Required action
Find the word "negoci" below. Copy each line that has it.

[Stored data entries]
# # # # # # #

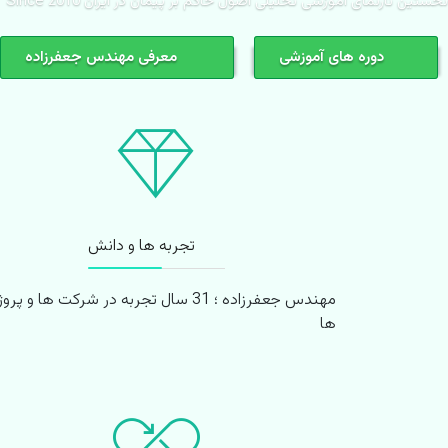
نخستین تارنمای آموزشی تحلیلی اصول حاکم بر پیمان در ایران Since 2010
دوره های آموزشی
معرفی مهندس جعفرزاده
تجربه ها و دانش
مهندس جعفرزاده ؛ 31 سال تجربه در شرکت ها و پرو
ها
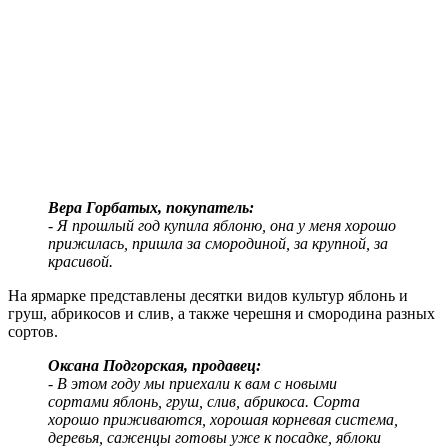
Вера Горбатых, покупатель:
- Я прошлый год купила яблоню, она у меня хорошо
прижилась, пришла за смородиной, за крупной, за
красивой.
На ярмарке представлены десятки видов культур яблонь и
груш, абрикосов и слив, а также черешня и смородина разных
сортов.
Оксана Подгорская, продавец:
- В этом году мы приехали к вам с новыми
сортами яблонь, груш, слив, абрикоса. Сорта
хорошо приживаются, хорошая корневая система,
деревья, саженцы готовы уже к посадке, яблоки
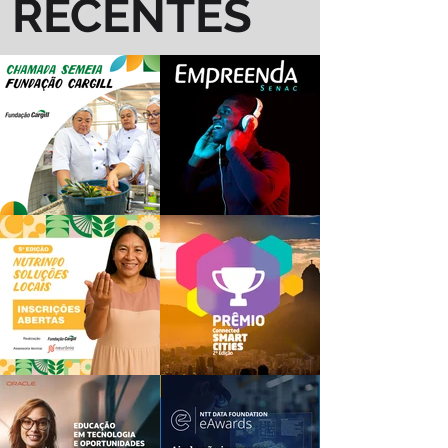
RECENTES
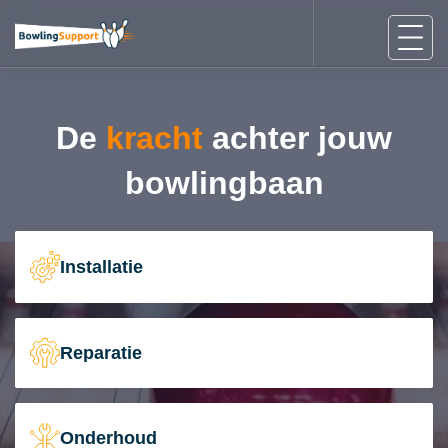
De
kracht
achter jouw
bowlingbaan
Installatie
Reparatie
Onderhoud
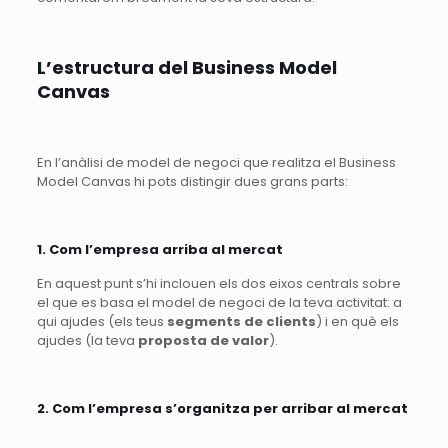
L’estructura del Business Model
Canvas
En l’anàlisi de model de negoci que realitza el Business
Model Canvas hi pots distingir dues grans parts:
1. Com l’empresa arriba al mercat
En aquest punt s’hi inclouen els dos eixos centrals sobre
el que es basa el model de negoci de la teva activitat: a
qui ajudes (els teus
segments de clients
) i en què els
ajudes (la teva
proposta de valor
).
2. Com l’empresa s’organitza per arribar al mercat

# # # # # # #

Result of the task
En l’anàlisi de model de negoci que realitza el Business
el que es basa el model de negoci de la teva activitat: a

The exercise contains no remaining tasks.